2) Understanding how the visual system achieves shift invariance.

  This thread has been non-argumentative. The problem of invariances and
constancies in the visual system remains central in visual science. I can't
think of any useful message-sized summary, but this is an area where
connectionist models should play a crucial role in expressing and testing
theories. But, as several people have pointed out, we can't expect much from
tabula rasa learning.


3) Shift invariance in time and recurrent networks.

 I threw in some (even more cryptic) comments on this anticipating that some
readers would morph the original task into this form. The 0*1010* problem is
an easy one for FSA induction and many simple techniques might work for this.
But consider a task that is only slightly more general, and much more natural.
Suppose the task is to learn any FSL from the class b*pb* where b and p are
fixed for each case and might overlap. Any learning technique that just
tried to predict (the probability of) successors will fail because there
are three distinct regimes and the learning algorithm needs to learn this.
I don't have a way to characterize all recurrent net learning algorithms to
show that they can't do this and it will be interesting to see if one can.
There are a variety on non-connectionist FSA induction methods that can
effectively learn such languages, but they all depend on some overall measure
of simplicity of the machine and its fit to the data - and are thus non-local.

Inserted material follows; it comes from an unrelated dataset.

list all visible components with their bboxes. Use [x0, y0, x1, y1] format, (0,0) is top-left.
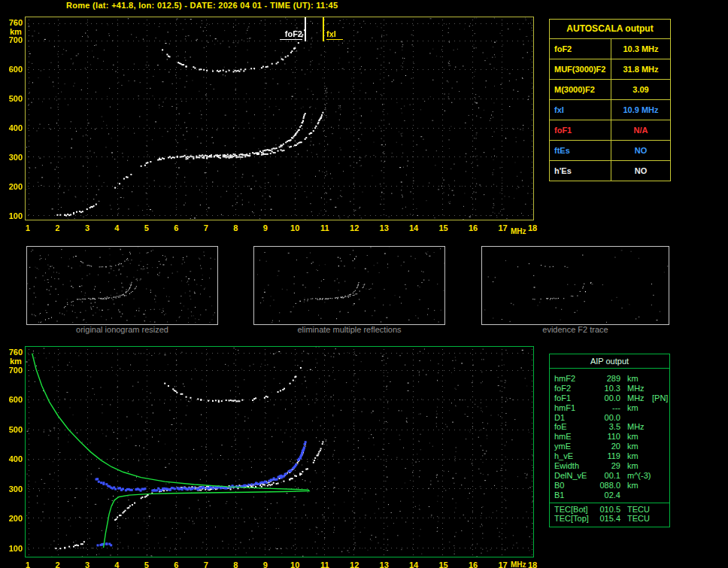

 The remark about not extending to two dimensions referred to the fact that
we have no formal grammar for two dimensional patterns (although several
proposals for one) and, a fortiori, no algorithm for learning same. One
can, as Jamie Henderson suggests, try to linearize two-dimensional problems.
But no one has done this successfully for shift (rotation, scale, etc.)
invariance and it doesn't seem to me a promising approach to these issues.

Jerry F.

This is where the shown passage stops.